Le cinéma français retient son souffle avant la cérémonie des César

  • Les prix les plus prestigieux du cinéma français doivent être remis sur la scène de l'Olympia
  • Un César d'honneur sera remis au réalisateur américain David Fincher («Seven», «Fight Club», «The Social Network», pour l'ensemble de sa carrière

PARIS: Un doublé pour Magimel, le sacre de Virginie Efira ? Le triomphe de Louis Garrel derrière la caméra ou le come-back du réalisateur Dominik Moll ? Les paris sont ouverts jusqu'à la cérémonie des César, vendredi soir.

Les prix les plus prestigieux du cinéma français doivent être remis sur la scène de l'Olympia, au cours d'une 48e cérémonie retransmise à partir de 20H45 sur Canal +.
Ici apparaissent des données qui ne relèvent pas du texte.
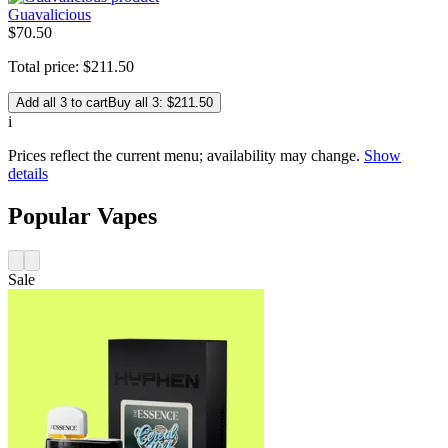
Guavalicious
$
70
.
50
Total price:
$
211
.
50
Add all 3 to cart
Buy all 3: $211.50
i
Prices reflect the current menu; availability may change.
Show
details
Popular Vapes
Sale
Qui succédera à Illusions perdues, vainqueur l'an dernier avec sept statuettes, dont celle du meilleur film ? L'Innocent, comédie policière réjouissante signée Louis Garrel, avec Noémie Merlant, fait la course en tête avec 11 nominations.

Juste derrière: La Nuit du 12, un polar de Dominik Moll qui raconte l'enquête impossible sur un féminicide (10 nominations), et "En corps", le dernier Cédric Klapisch, sur la reconstruction d'une danseuse de l'Opéra de Paris, qui lui aussi a su trouver son public en salles au terme d'une nouvelle année délicate pour le cinéma français.

Côté meilleures actrices, Virginie Efira, nommée pour "Revoir Paris" en témoin d'un attentat dans une brasserie parisienne, a toutes ses chances, face notamment à Adèle Exarchopoulos ("Rien à foutre") ou Laure Calamy ("A plein temps").

Chez les interprètes masculins, Louis Garrel et Benoît Magimel sont sur les rangs, le dernier pouvant réaliser un doublé consécutif jamais vu, après avoir déjà remporté l'an dernier la statuette du meilleur acteur pour "De son vivant", avec Catherine Deneuve.

Dans la catégorie des meilleurs réalisateurs, Louis Garrel, Cédric Klapisch et Dominik Moll, déjà césarisé il y a 22 ans pour "Harry un ami qui vous veut du bien", Cédric Jimenez ("Novembre") et Albert Serra ("Pacifiction-Tourment sur les îles") sont en lice.

Une fois de plus, le César de la meilleur réalisation ira donc à un réalisateur, aucune femme cinéaste n'ayant été nommée cette année. Et Tonie Marshall restera la seule réalisatrice de l'histoire du cinéma français à avoir été sacrée pour "Venus Beauté institut"... en 2000.

Prix Alice Guy et Cléopâtre

Une situation d'autant plus délicate pour l'Académie que, dans la catégorie "meilleur film", une seule réalisatrice a vu son oeuvre nommée, "Les Amandiers" de Valeria Bruni Tedeschi, et que la diversité est quasi absente des nominations.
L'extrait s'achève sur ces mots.